Should I Speak My Students’ Language?

Carol at ESL Lesson Plan recently reviewed an article about speaking your students’ language in class and it got me thinking. I agree that overall, it is better to stick to English only, especially as a teacher who has been hired at least in part because I’m not a speaker of the students’ language.

That said, there have definitely times in my own experience when speaking the local language was useful (or would have been useful).

The first beginners’ class I taught was during my second year of teaching in Sarajevo. I already had a fair amount of experience under my belt and was used to teaching only in English of course. The book was organized so as not to require translation, and at the end of the course, the students were extremely satisfied that they had gotten through the course completely in English.

I had studied their language for a year formally, and had nearly two years of practical experience using it, so I can safely say that while I could not have given instructions or detailed grammatical explanations in their language, I could have translated the English they were learning. It was useful for me, if someone had a question or wanted to check their understanding by translating, to be able to just confirm if they’d gotten it right by nodding if they asked in their language.

But in the two-month, 32-hour course, I probably spoke in their language on two or three occasions.

In Chicago, where I taught multi-lingual groups, there were definitely situations where one student just had no clue what to do. The others did, so I don’t think it was just poor instructions on my part; for whatever reason, that one student just took longer to “get” what the others were already doing. In these cases, it might be useful to be able to explain…but in a multi-lingual class this would entail knowing the basics of a wide variety of languages, which, even for a language teacher, is often just not possible.

I’d also add that local teachers – or native English speaker teachers who speak the local language well – are sometimes put in an awkward position: even if they try to teach completely in English, as many schools advertise and run their English classes, students may expect them to translate and come to rely on that.

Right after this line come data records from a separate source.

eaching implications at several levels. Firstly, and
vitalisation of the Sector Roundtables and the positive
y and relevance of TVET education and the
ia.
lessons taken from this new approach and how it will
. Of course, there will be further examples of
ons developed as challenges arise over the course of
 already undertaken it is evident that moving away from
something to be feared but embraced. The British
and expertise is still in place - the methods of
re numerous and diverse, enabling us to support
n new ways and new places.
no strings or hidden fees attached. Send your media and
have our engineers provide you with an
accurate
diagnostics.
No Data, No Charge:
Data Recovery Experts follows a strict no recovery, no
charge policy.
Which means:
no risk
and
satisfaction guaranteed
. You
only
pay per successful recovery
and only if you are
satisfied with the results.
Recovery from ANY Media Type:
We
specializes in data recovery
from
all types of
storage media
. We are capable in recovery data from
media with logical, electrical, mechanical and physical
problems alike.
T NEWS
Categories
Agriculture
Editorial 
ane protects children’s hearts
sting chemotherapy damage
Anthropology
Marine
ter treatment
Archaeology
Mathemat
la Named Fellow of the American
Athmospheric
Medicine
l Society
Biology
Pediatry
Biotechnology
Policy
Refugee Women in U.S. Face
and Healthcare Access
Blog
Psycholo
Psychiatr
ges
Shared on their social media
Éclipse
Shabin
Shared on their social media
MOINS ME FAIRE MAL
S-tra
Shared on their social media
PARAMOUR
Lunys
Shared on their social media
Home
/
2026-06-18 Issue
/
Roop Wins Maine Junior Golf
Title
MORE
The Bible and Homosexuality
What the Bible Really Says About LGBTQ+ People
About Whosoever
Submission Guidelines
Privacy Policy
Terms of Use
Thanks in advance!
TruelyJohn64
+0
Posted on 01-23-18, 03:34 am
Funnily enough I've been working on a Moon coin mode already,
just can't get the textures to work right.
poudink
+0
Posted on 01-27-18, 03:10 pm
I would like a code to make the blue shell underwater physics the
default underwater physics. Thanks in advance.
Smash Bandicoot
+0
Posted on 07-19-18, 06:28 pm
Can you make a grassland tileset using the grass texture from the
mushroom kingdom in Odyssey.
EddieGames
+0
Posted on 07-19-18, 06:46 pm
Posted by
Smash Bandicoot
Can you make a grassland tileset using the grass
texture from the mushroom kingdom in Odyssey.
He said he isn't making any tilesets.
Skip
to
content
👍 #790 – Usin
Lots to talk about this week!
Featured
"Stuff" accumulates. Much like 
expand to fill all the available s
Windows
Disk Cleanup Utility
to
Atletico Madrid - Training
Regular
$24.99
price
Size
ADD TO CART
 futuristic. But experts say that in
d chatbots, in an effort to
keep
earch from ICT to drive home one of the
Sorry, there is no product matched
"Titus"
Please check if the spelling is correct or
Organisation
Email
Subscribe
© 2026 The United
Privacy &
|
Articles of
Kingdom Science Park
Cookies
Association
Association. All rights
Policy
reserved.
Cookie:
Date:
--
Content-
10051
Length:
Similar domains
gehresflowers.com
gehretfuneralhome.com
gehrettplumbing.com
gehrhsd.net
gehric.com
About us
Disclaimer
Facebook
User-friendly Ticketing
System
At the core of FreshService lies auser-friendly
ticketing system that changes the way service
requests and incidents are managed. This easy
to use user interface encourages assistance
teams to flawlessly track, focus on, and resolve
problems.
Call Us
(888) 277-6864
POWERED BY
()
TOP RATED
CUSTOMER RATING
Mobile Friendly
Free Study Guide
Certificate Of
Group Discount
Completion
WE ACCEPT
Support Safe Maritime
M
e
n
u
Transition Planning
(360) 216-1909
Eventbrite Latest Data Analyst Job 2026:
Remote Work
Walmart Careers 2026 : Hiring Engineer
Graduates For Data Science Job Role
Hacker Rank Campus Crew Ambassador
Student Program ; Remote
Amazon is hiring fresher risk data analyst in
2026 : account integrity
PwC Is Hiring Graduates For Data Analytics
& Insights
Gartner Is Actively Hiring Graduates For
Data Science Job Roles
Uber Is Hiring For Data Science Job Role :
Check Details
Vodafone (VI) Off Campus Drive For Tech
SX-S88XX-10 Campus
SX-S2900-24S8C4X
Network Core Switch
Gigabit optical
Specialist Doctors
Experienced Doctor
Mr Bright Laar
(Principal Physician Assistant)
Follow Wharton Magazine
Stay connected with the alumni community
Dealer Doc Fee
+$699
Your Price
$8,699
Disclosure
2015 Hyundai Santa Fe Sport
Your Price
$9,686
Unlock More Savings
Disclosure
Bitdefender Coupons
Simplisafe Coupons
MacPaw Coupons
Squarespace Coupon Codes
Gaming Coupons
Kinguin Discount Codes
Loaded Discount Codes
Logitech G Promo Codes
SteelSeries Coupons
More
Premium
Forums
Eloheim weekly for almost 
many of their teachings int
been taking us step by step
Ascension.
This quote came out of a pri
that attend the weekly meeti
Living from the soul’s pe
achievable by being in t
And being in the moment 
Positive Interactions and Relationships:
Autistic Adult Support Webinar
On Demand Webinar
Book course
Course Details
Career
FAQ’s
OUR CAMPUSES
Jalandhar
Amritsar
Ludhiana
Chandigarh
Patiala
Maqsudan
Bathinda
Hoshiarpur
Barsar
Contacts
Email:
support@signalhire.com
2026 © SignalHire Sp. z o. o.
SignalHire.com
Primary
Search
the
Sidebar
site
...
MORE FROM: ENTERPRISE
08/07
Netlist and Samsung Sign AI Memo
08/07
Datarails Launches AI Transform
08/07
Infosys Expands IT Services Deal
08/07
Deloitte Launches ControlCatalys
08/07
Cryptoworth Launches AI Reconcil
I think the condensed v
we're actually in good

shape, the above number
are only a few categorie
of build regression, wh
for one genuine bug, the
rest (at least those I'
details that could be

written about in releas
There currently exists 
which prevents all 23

It is much harder (not to mention potentially interpreted as ruder) to say “I refuse to tell you in your language” than it is to say “I’m sorry, I just can’t tell you in your language” – even in cases when it seems clear that doing a task without translating is advantageous.

Ultimately, I think the best answer is somewhere in the middle: I wouldn’t say speaking your students’ language is an absolute necessity or a horrible mistake. If you really need to do it, great, and if you can manage without even better.